One of the things I love most about DTrace is your ability to do things like this. Because you can ask the kernel to let you start tracking when something cool happens (like forking a new program), you can instrument it.

// Measure parent fork time
syscall::*fork*:entry { /* save start of fork */
	self->fork = vtimestamp;
}

Sadly, those tools aren’t available on a standard issue Linux machine. (You can do it with SystemTap, but it’s not on every server I end up looking at.) Today I was trying to track down some processes that were making very odd DNS lookups. I isolated the user ID making these calls via iptables logging:

iptables -I OUTPUT 1 -m string --string "BADZONE" -d 127.0.0.1 -p udp --destination-port 53 --algo bm -j LOG --log-uid --log-prefix "BADZONE: "
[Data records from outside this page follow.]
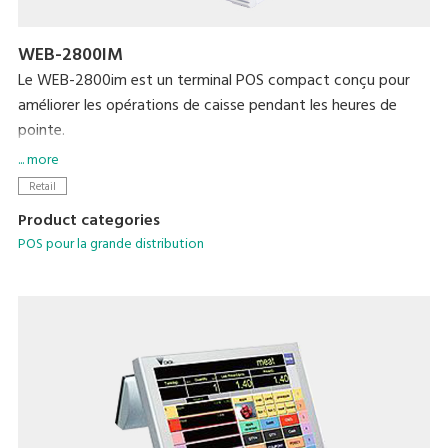
WEB-2800IM
Le WEB-2800im est un terminal POS compact conçu pour
améliorer les opérations de caisse pendant les heures de
pointe.
- Écran tactile 15 pouces facile à voir
... more
- Imprimante thermique intégrée avec une vitesse max. de
Retail
300 mm/sec
Product categories
- Affichage client graphique VFD à contraste élevé
POS pour la grande distribution
- Clavier étanche
- Les systèmes d'applications MaxPos et MaxChain prennent
en charge la gestion de différentes informations sur une base
de mise en réseau.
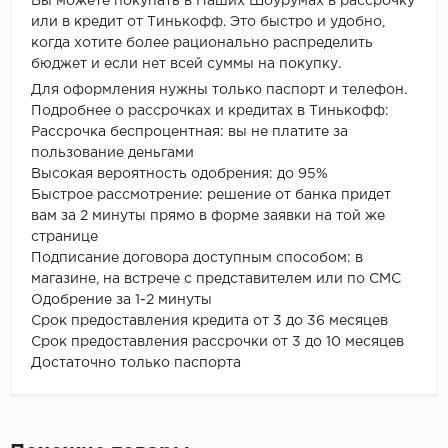
Вы можете покупать в Наших Шоурумах в рассрочку
или в кредит от Тинькофф. Это быстро и удобно,
когда хотите более рационально распределить
бюджет и если нет всей суммы на покупку.
Для оформления нужны только паспорт и телефон.
Подробнее о рассрочках и кредитах в Тинькофф:
Рассрочка беспроцентная: вы не платите за
пользование деньгами
Высокая вероятность одобрения: до 95%
Быстрое рассмотрение: решение от банка придет
вам за 2 минуты прямо в форме заявки на той же
странице
Подписание договора доступным способом: в
магазине, на встрече с представителем или по СМС
Одобрение за 1-2 минуты
Срок предоставления кредита от 3 до 36 месяцев
Срок предоставления рассрочки от 3 до 10 месяцев
Достаточно только паспорта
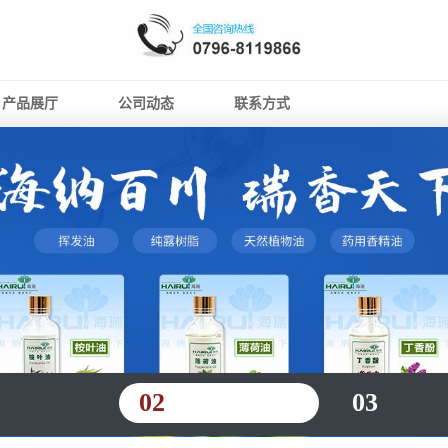
产品展厅
公司动态
联系方式
02
03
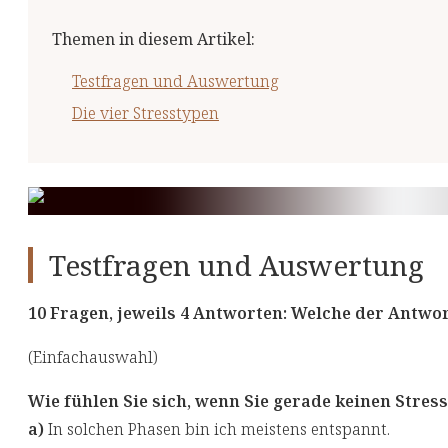
Themen in diesem Artikel
:
Testfragen und Auswertung
Die vier Stresstypen
Testfragen und Auswertung
10 Fragen, jeweils 4 Antworten: Welche der Antworte
(Einfachauswahl)
Wie fühlen Sie sich, wenn Sie gerade keinen Stres
a)
In solchen Phasen bin ich meistens entspannt.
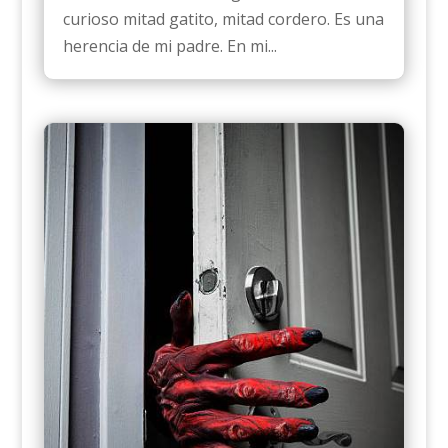
curioso mitad gatito, mitad cordero. Es una
herencia de mi padre. En mi...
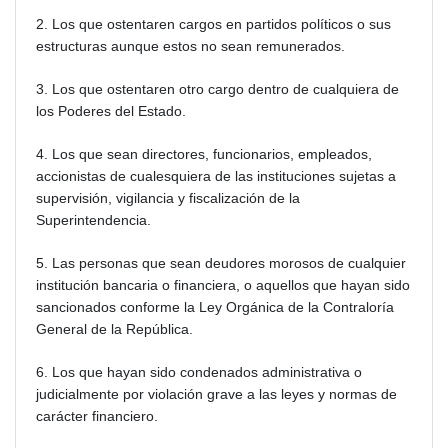
2. Los que ostentaren cargos en partidos políticos o sus
estructuras aunque estos no sean remunerados.
3. Los que ostentaren otro cargo dentro de cualquiera de
los Poderes del Estado.
4. Los que sean directores, funcionarios, empleados,
accionistas de cualesquiera de las instituciones sujetas a
supervisión, vigilancia y fiscalización de la
Superintendencia.
5. Las personas que sean deudores morosos de cualquier
institución bancaria o financiera, o aquellos que hayan sido
sancionados conforme la Ley Orgánica de la Contraloría
General de la República.
6. Los que hayan sido condenados administrativa o
judicialmente por violación grave a las leyes y normas de
carácter financiero.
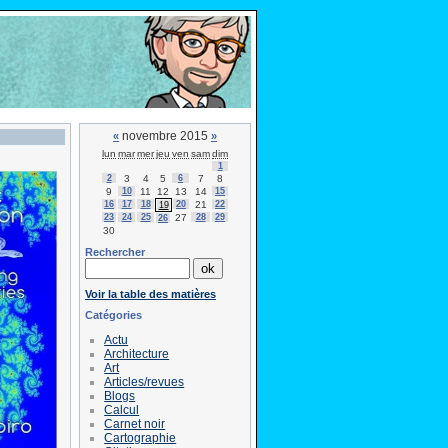
novembre 2015
«
»
lun
mar
mer
jeu
ven
sam
dim
1
2
3
4
5
6
7
8
9
10
11
12
13
14
15
16
17
18
20
21
22
19
23
24
25
27
28
29
26
30
Rechercher
Voir la table des matières
Catégories
Actu
Architecture
Art
Articles/revues
Blogs
Calcul
Carnet noir
Cartographie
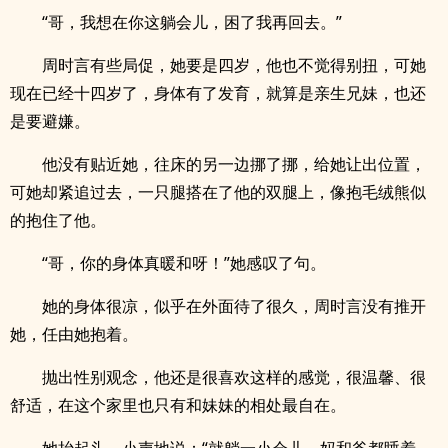
“哥，我想在你这躺会儿，困了我再回去。”
周时言有些局促，她要是四岁，他也不觉得别扭，可她
现在已经十四岁了，身体有了发育，就算是亲生兄妹，也还
是要避嫌。
他没有贴近她，往床的另一边挪了挪，给她让出位置，
可她却紧追过去，一只腿搭在了他的双腿上，像抱毛绒熊似
的抱住了他。
“哥，你的身体真暖和呀！”她感叹了句。
她的身体很凉，似乎在外面待了很久，周时言没有推开
她，任由她抱着。
抛出性别观念，他还是很喜欢这样的感觉，很温馨、很
舒适，在这个家里也只有和妹妹的相处最自在。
But this user’s PHP scripts were getting launched and dying again quickly. How to find out what was going on inside them? This hacky little trick actually worked really well. You can download it from my git utilities directory.
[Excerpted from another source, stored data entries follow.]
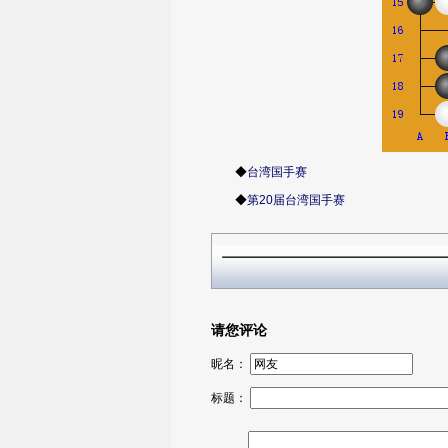
◆
台湾国手赛
◆
第20届台湾国手赛
请您评论
昵名：
标题：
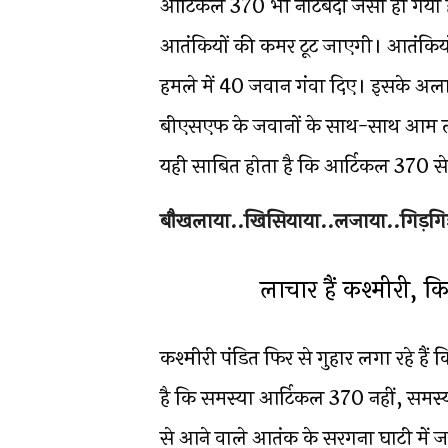
आर्टिकल 370 भी नोटबंदी जैसा हो गया ह
आतंकियों की कमर टूट जाएगी। आतंकियों 
हमले में 40 जवान गंवा दिए। इसके अला
बीएसएफ के जवानों के साथ-साथ आम लोग
यही साबित होता है कि आर्टिकल 370 से
बौखलाया..खिसियाया..लजाया..गिड़गिड़
लाचार हैं कश्मीरी, क
कश्मीरी पंडित फिर से गुहार लगा रहे हैं
है कि समस्या आर्टिकल 370 नहीं, समस
से आने वाले आतंक के सरगना घाटी में ज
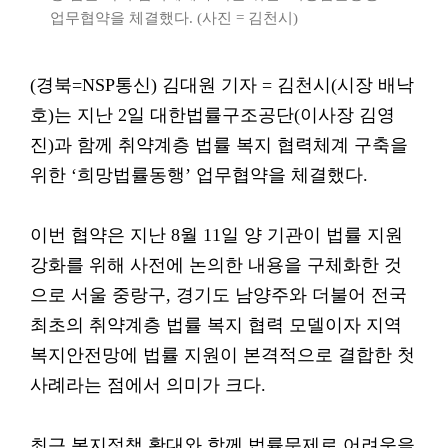
업무협약을 체결했다. (사진 = 김천시)
(경북=NSP통신) 김대원 기자 = 김천시(시장 배낙
호)는 지난 2일 대한법률구조공단(이사장 김영
진)과 함께 취약계층 법률 복지 협력체계 구축을
위한 ‘희망법률동행’ 업무협약을 체결했다.
이번 협약은 지난 8월 11일 양 기관이 법률 지원
강화를 위해 사전에 논의한 내용을 구체화한 것
으로 서울 중랑구, 경기도 남양주와 더불어 전국
최초의 취약계층 법률 복지 협력 모델이자 지역
복지안전망에 법률 지원이 본격적으로 결합한 첫
사례라는 점에서 의미가 크다.
최근 복지정책 확대와 함께 법률문제로 어려움을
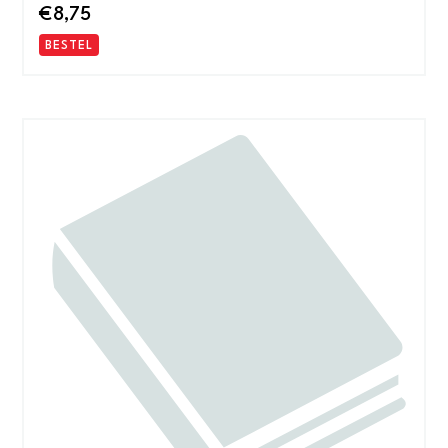
€
8,75
BESTEL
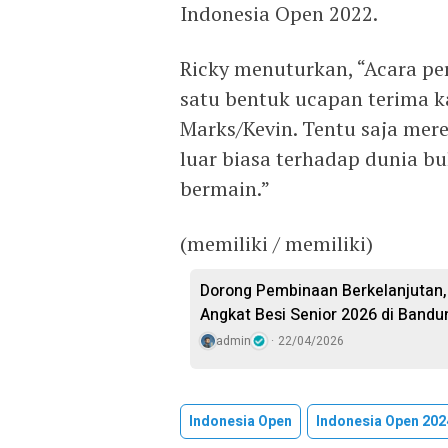
Indonesia Open 2022.
Ricky menuturkan, “Acara pe
satu bentuk ucapan terima k
Marks/Kevin. Tentu saja mer
luar biasa terhadap dunia bu
bermain.”
(memiliki / memiliki)
Dorong Pembinaan Berkelanjutan,
Angkat Besi Senior 2026 di Bandu
admin
22/04/2026
Indonesia Open
Indonesia Open 202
Basically, we check the process list as fast as we can for any owned by that user; If you find one, stick an strace on it. The script will ‘hang around’ until all the strace processes have finished. You end up with a directory full of trace files which you can then post-grep through to get what you need.
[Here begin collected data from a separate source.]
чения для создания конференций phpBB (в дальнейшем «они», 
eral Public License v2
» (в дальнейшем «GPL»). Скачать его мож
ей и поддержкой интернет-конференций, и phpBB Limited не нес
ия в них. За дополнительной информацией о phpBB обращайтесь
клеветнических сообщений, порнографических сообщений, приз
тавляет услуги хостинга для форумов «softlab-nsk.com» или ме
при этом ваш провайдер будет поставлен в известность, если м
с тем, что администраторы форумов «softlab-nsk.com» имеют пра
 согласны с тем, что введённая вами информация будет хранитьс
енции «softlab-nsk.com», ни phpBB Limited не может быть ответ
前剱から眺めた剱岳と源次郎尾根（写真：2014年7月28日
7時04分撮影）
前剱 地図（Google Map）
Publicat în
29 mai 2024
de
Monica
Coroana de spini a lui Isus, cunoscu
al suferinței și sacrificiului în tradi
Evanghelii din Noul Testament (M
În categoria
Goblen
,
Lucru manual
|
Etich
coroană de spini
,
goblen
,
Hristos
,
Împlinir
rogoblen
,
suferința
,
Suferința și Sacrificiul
The short version is I was able to catch one of that user’s programs doing the odd behaviour within about 30 seconds of running this tool, which was great!

#!/usr/bin/perl

use warnings;
use strict;
use Getopt::Long;

my $opt = {};
GetOptions($opt, "uid=i", "number=i", "help", "man");

if($opt->{help} || $opt->{man} || !defined($opt->{uid})) {
    print "Usage: auto_stracer --number <processes to capture> --uid <numeric uid>\n";
    exit; 
}
$opt->{number} ||= 5;

my $traced = 0;
my %seen = ();
my @pids = ();
my %ourpid = ();
$ourpid{$$}++;

$SIG{INT} = sub { kill 9, @pids; print "Interrupt: Killed all running strace processes and quitting.\n"; exit;};

while ($traced < $opt->{number}) {
    for my $line (split(/\n/, `ps -Ao 'uid,pid'`)) {
        $line =~ s/^\s+//g; # eat leading spaces
        my($uid, $pid) = split(/\s+/, $line);
        next if($ourpid{$pid}); # don't run on something we are tracking
        if($pid && $uid eq $opt->{uid} && !$seen{$pid}) {
            $seen{$pid}++;
            my $st_pid = do_strace($pid);
            $ourpid{$st_pid}++;
            push(@pids, $st_pid);
            $traced++;
            last if ($traced >= $opt->{number});
        }
    
    }
}

print "Traced $opt->{number}, waiting for all to finish\n";
my $kid = 0;
do {
      $kid = waitpid(-1, 0);
} while($kid>0);
print "All processes completed, exiting.\n";
exit;

sub do_strace {
    my($pid) = @_;
    my $ourpid = fork();
    return $ourpid if($ourpid != 0);
    my $cmd = "strace -p $pid -f -s 65535 -o trace.$pid.$$ -v";
    print "\tcmd: $cmd\n";
    system($cmd);
    exit;
}

So, very brute force compared to the elegance of systemtap or DTrace, but when you need it, it’s still handy.